Yeah, town invasion. I like that. That sums it up really good — the whole place is creepy and you don’t know who you can trust or anything like that. You shot The Strangers Chapter 1, Chapter 2, and Chapter 3 all at the same time. I’m sure that was no small feat and that there were all kinds of challenges that came with doing something like that. Now that everything is said and done, you’ve filmed the movies and they’re coming out, is this something you’d ever want to try again? Do you feel like you’ve learned something from this experience that would equip you for the future, or is it a case of once was good?

Oh, no. All I’ve learned is that I would insist on having more time. Now we’ve shot three movies in 53 days, and that was tough. The challenge was that we were shooting, literally, to amortize the sets. We have some sets in common in all three movies, though they are very different. But there are certain sets that we use more or less in all three movies. Once we are in a certain setting, we shoot all three movies there. We might, one morning, be shooting Chapter 2, and in the evening we’re shooting Chapter 1, and the next morning shooting Chapter 3. That made it a challenge for the actors to always be in the right emotional place. Make-up people to have the blood and gore match. And for all of us just to remember where are we and how intense should this be — are we in a lull or are we in a peak?
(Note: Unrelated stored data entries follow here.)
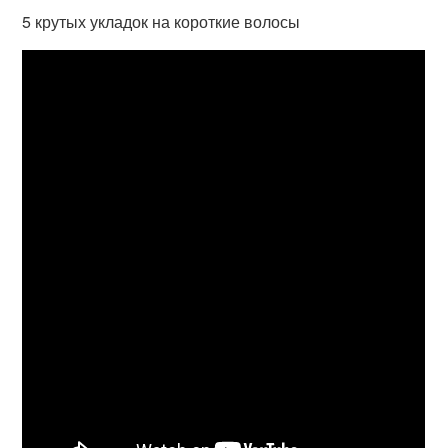
5 крутых укладок на короткие волосы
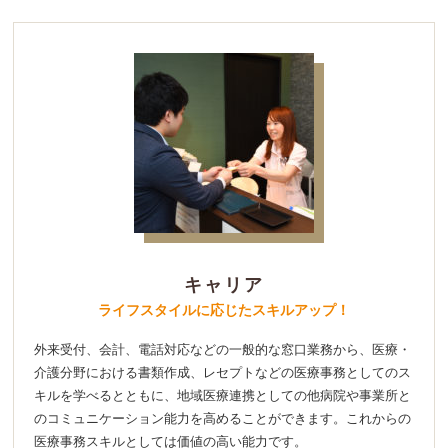
キャリア
ライフスタイルに応じたスキルアップ！
外来受付、会計、電話対応などの一般的な窓口業務から、医療・
介護分野における書類作成、レセプトなどの医療事務としてのス
キルを学べるとともに、地域医療連携としての他病院や事業所と
のコミュニケーション能力を高めることができます。これからの
医療事務スキルとしては価値の高い能力です。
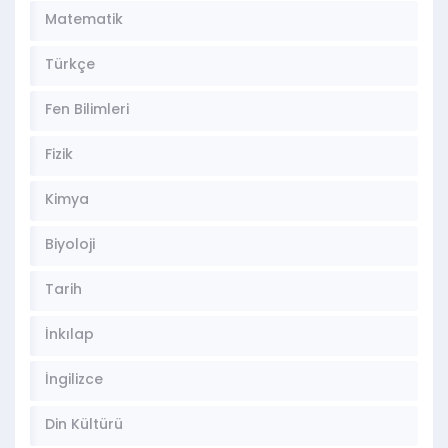
Matematik
Türkçe
Fen Bilimleri
Fizik
Kimya
Biyoloji
Tarih
İnkılap
İngilizce
Din Kültürü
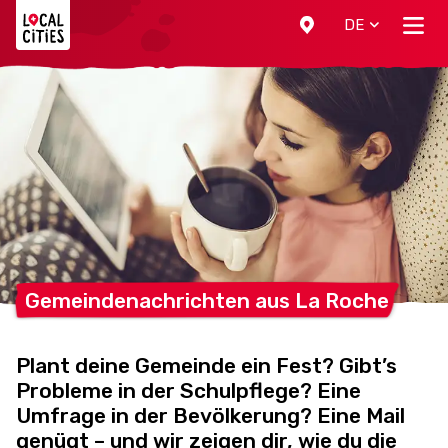
Localcities
DE
Gemeindenachrichten aus La
Roche
Plant deine Gemeinde ein Fest? Gibt’s
Probleme in der Schulpflege? Eine
Umfrage in der Bevölkerung? Eine Mail
genügt – und wir zeigen dir, wie du die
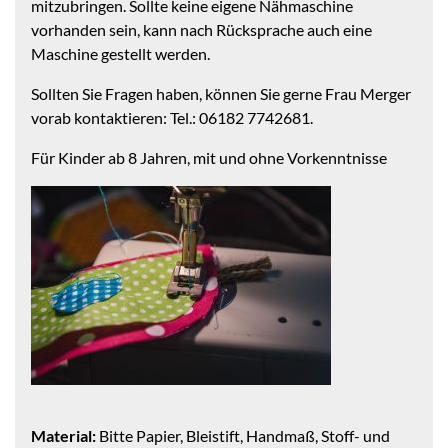
mitzubringen. Sollte keine eigene Nähmaschine
vorhanden sein, kann nach Rücksprache auch eine
Maschine gestellt werden.
Sollten Sie Fragen haben, können Sie gerne Frau Merger
vorab kontaktieren: Tel.: 06182 7742681.
Für Kinder ab 8 Jahren, mit und ohne Vorkenntnisse
Material:
Bitte Papier, Bleistift, Handmaß, Stoff- und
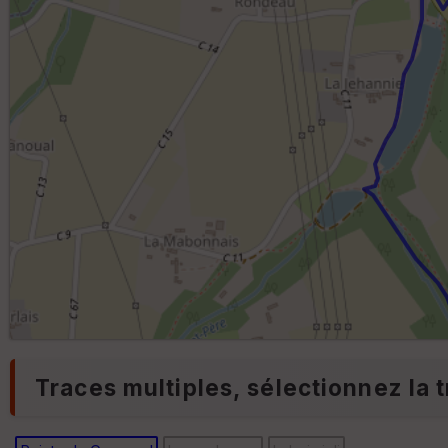
Traces multiples, sélectionnez la t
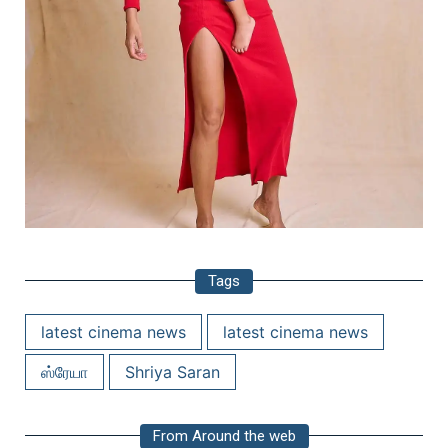
Tags
latest cinema news
latest cinema news
ஸ்ரேயா
Shriya Saran
From Around the web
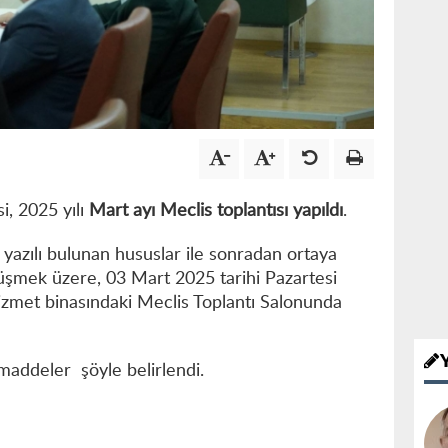
i, 2025 yılı
Mart ayı Meclis toplantısı yapıldı
.
yazılı bulunan hususlar ile sonradan ortaya
üşmek üzere, 03 Mart 2025 tarihi Pazartesi
izmet binasındaki Meclis Toplantı Salonunda
addeler şöyle belirlendi.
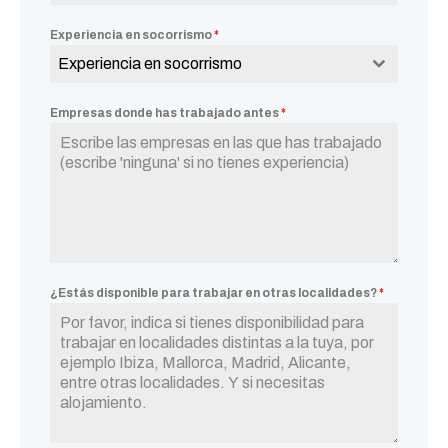
Experiencia en socorrismo
*
Experiencia en socorrismo
Empresas donde has trabajado antes
*
¿Estás disponible para trabajar en otras localidades?
*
The privilege was, how often as a filmmaker do you get to explore the characters for four and a half hours instead of one and a half hours? So, having a 273-page script was incredible, and I’d do it again in a heartbeat. I’d love to do it. But I’d say that we need more time.

That makes total sense. There’s a moment in this movie that I’m dying to talk to you about. Right at the beginning, in the hospital. I’m such a sucker for one-shots in movies, and I loved it when the Strangers are walking around the different rooms, trying to find her. It’s filmed so great, and it’s so tense. Can you tell me a little bit about filming that moment? Were there any big challenges you had to deal with to make that all work?

Thank you, yeah. I’m glad that you pointed that out. It was just something that I wanted to explore, not to impress people or be a fancy filmmaker or anything like that. But I just felt like that environment lent itself to something like that in a very organic way. It took us several hours to rehearse the shot. It had to follow through the corridors, tell different story points, get the reveals of the threat in the right place and the right time, and all of that.

…The pacing, the rhythm, the reveals, and the misleads — it’s easier to do that when you’re doing it in the editing room and you’re getting all the beats right. But when you can’t edit and you have to edit it in camera, it takes time to design. Once we had rehearsed, it didn’t take that many takes to get exactly the take that we wanted.


Thanks to Renny Harlin for taking the time to discuss The Strangers – Chapter 2.